On the other hand, gabapentin and sodium valproate at 10 mM had no effect on frog CAPs. The observation that gabapentin and sodium valproate were less effective than phenytoin in inhibiting CAPs was similar to that for human type IIA Na+ channels [16]. Xie et al. [16] have reported that gabapentin at concentrations of less than 3 mM hardly affects the human Na+ channels. The antinociceptive action of gabapentin has been mainly attributed to bind to the -subunit of voltage-gated Ca2+ channels, resulting in a decrease in Ca2+ entry in nerve terminals which in turn inhibits the release of neurotransmitters from there [28]. Although Zona et al. [29] reported that topiramate reduces TTX-sensitive Na+-channel current amplitude in rat cerebellar granule cells with an IC50 value of 48.9 μM, frog CAPs were not affected by this drug at 10 mM. Such a result may be due to a distinction in topiramate sensitivity among different types or phosphorylation states of Na+ channels [30]. Each of sodium valproate and topiramate appears to exhibit antinociceptive actions through several mechanisms including an increase in GABAA-receptor responses [31, 32]. It is possible that the antinociceptions by topiramate and also lamotrigine are mediated by glutamate-receptor inhibition, because topiramate inhibits GluK1 (GluR5) kainate receptors in rat basolateral amygdala neurons [33] and lamotrigine inhibits AMPA receptors in rat dentate gyrus granule cells [34]. Antiepileptics having an ability to inhibit frog CAPs had a tendency to exhibit antinociception in a persistent pain model; when intraperitoneally applied in rats, lamotrigine, carbamazepine, and oxcarbazepine produced analgesic effects in the second phase of the formalin test, whereas phenytoin, topiramate, and sodium valproate did not [35, 36]. The antinociceptive effects of antiepileptics appeared to be related to their nerve conduction inhibitory actions.

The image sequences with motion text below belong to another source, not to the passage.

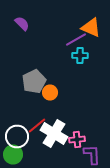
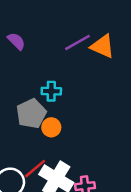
purple line: (76, 40) -> (78, 42), moved
cyan cross: (80, 56) -> (51, 91), moved

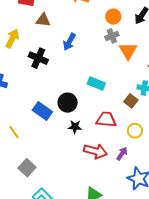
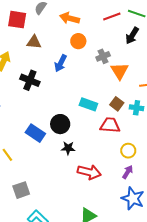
orange circle: (113, 17) -> (78, 41), moved
brown square: (131, 101) -> (117, 104), moved
red trapezoid: (106, 119) -> (110, 125), moved
purple arrow: (122, 154) -> (128, 172), moved
gray square: (27, 168) -> (21, 190), turned 30

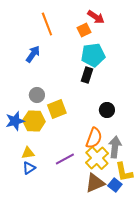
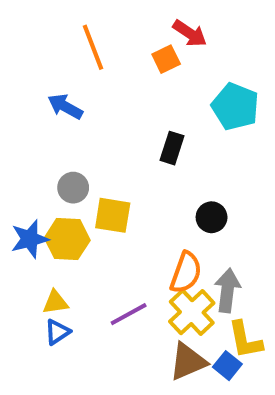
blue arrow: (33, 54) -> (65, 107), turned -96
cyan pentagon: (93, 55) -> (235, 107), moved, turned 30
yellow square: (57, 109) -> (113, 215), turned 30

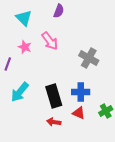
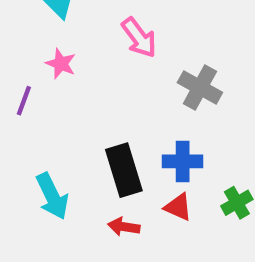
pink arrow: (50, 41) -> (139, 38), moved
cyan arrow: (20, 92) -> (52, 196), moved, turned -65

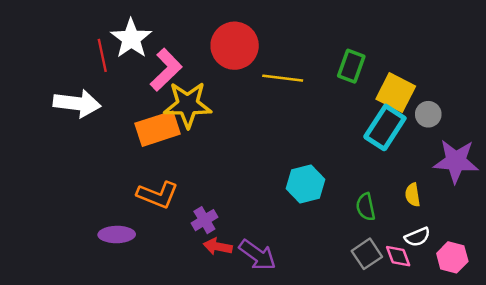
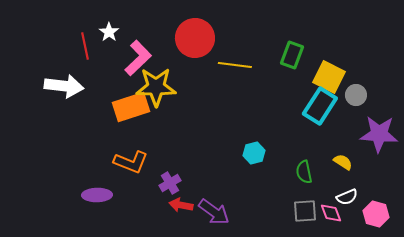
white star: (131, 38) -> (109, 32), size x0.6
cyan hexagon: (306, 184) -> (254, 153), size x0.7
yellow semicircle: (413, 195) -> (343, 162), turned 132
gray square: (367, 254) -> (305, 211), turned 30

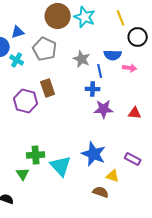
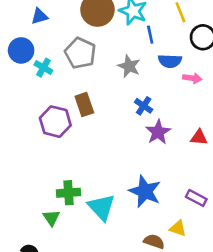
blue triangle: (18, 32) -> (40, 16), moved
blue line: (100, 71) -> (150, 35), moved
blue cross: (93, 89) -> (144, 106), turned 32
purple star: (104, 109) -> (158, 132), turned -30
yellow triangle: (113, 176) -> (178, 228), moved

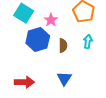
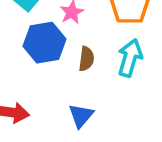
cyan arrow: (88, 42) -> (130, 58), size x1.5

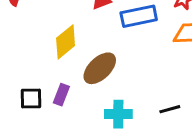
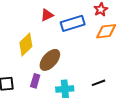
purple rectangle: (61, 95) -> (35, 81), moved

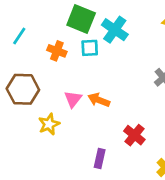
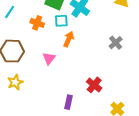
orange arrow: (99, 100) -> (69, 39), moved, turned 91
yellow star: (49, 124) -> (15, 82), moved

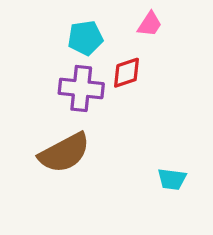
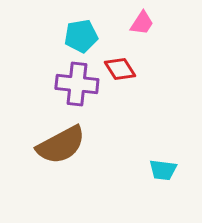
red diamond: (127, 73) -> (120, 69), turned 76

Frog sciatic nerve CAPs examined in the present study were inhibited by levobupivacaine with an IC50 value of 0.23 mM, a value almost comparable to that (0.22 mM) for tonic inhibition of frog CAPs by this drug [25] and also to that (0.264 mM) for tonic inhibition by this drug of voltage-gated Na+-channel currents recorded at −100 mV in GH-3 neuroendocrine cells [37]. Consistent with a previous report [25], this action was less than that of racemic bupivacaine. This levobupivacaine activity was almost similar to those of lamotrigine and carbamazepine. Figure 6 illustrates a comparison of the effects of antiepileptics (lamotrigine and carbamazepine) with that of levobupivacaine and those of other local anesthetics (lidocaine, ropivacaine, procaine, cocaine, and tetracaine), as reported previously [1114], in the frog sciatic nerve. When compared with those of other local anesthetics, IC50 values (0.44–0.50 mM) for lamotrigine and carbamazepine were similar to those of lidocaine, ropivacaine, and cocaine (0.74, 0.34, and 0.80 mM, resp.) while being smaller than that (2.2 mM) of procaine and larger than that (0.013 mM) of tetracaine.

5. Conclusion

The present study demonstrated that some of antiepileptics used for treating neuropathic pain inhibit nerve AP conduction with an efficacy similar to those of some local anesthetics, especially lidocaine clinically used for its treatment [57]. Nerve AP conduction inhibition by antiepileptics may be a measure of antinociception produced by the drugs in the treatment of a kind of neuropathic pain.

Conflict of Interests

The authors declare that they have no conflict of interests.